## [Data for review]
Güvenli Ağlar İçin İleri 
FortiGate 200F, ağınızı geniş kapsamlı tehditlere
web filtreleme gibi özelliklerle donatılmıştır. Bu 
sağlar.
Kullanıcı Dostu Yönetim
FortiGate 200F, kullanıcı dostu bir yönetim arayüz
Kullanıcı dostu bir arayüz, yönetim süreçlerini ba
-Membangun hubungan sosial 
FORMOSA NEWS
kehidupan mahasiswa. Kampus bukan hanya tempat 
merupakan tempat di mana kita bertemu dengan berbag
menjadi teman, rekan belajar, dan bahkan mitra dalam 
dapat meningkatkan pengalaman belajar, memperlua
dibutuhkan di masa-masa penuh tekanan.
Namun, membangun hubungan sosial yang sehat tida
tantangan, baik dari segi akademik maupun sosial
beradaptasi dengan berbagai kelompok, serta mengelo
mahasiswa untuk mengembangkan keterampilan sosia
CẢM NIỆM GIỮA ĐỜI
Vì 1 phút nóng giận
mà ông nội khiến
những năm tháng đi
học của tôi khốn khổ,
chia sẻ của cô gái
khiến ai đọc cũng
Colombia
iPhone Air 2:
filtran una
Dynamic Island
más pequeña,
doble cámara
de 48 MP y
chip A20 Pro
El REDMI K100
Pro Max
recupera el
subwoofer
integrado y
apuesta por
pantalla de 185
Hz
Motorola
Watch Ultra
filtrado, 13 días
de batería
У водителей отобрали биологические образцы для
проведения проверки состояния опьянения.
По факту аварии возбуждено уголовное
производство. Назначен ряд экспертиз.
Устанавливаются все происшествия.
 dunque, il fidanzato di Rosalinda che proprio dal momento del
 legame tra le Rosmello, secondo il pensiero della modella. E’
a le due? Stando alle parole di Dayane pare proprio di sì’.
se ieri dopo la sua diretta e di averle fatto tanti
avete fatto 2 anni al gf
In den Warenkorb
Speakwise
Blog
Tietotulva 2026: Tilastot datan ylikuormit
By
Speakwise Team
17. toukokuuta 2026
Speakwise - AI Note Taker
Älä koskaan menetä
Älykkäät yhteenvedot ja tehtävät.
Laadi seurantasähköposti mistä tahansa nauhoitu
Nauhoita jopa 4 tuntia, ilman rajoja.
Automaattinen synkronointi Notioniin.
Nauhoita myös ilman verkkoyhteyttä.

## [Exercise]
Take the entries above and return only the lines from the one with "Kullanıcı Dostu Yönetim" to the one with "dunque, il fidanzato", both included, unchanged.

## [Solution to the exercise]
Kullanıcı Dostu Yönetim
FortiGate 200F, kullanıcı dostu bir yönetim arayüz
Kullanıcı dostu bir arayüz, yönetim süreçlerini ba
-Membangun hubungan sosial 
FORMOSA NEWS
kehidupan mahasiswa. Kampus bukan hanya tempat 
merupakan tempat di mana kita bertemu dengan berbag
menjadi teman, rekan belajar, dan bahkan mitra dalam 
dapat meningkatkan pengalaman belajar, memperlua
dibutuhkan di masa-masa penuh tekanan.
Namun, membangun hubungan sosial yang sehat tida
tantangan, baik dari segi akademik maupun sosial
beradaptasi dengan berbagai kelompok, serta mengelo
mahasiswa untuk mengembangkan keterampilan sosia
CẢM NIỆM GIỮA ĐỜI
Vì 1 phút nóng giận
mà ông nội khiến
những năm tháng đi
học của tôi khốn khổ,
chia sẻ của cô gái
khiến ai đọc cũng
Colombia
iPhone Air 2:
filtran una
Dynamic Island
más pequeña,
doble cámara
de 48 MP y
chip A20 Pro
El REDMI K100
Pro Max
recupera el
subwoofer
integrado y
apuesta por
pantalla de 185
Hz
Motorola
Watch Ultra
filtrado, 13 días
de batería
У водителей отобрали биологические образцы для
проведения проверки состояния опьянения.
По факту аварии возбуждено уголовное
производство. Назначен ряд экспертиз.
Устанавливаются все происшествия.
 dunque, il fidanzato di Rosalinda che proprio dal momento del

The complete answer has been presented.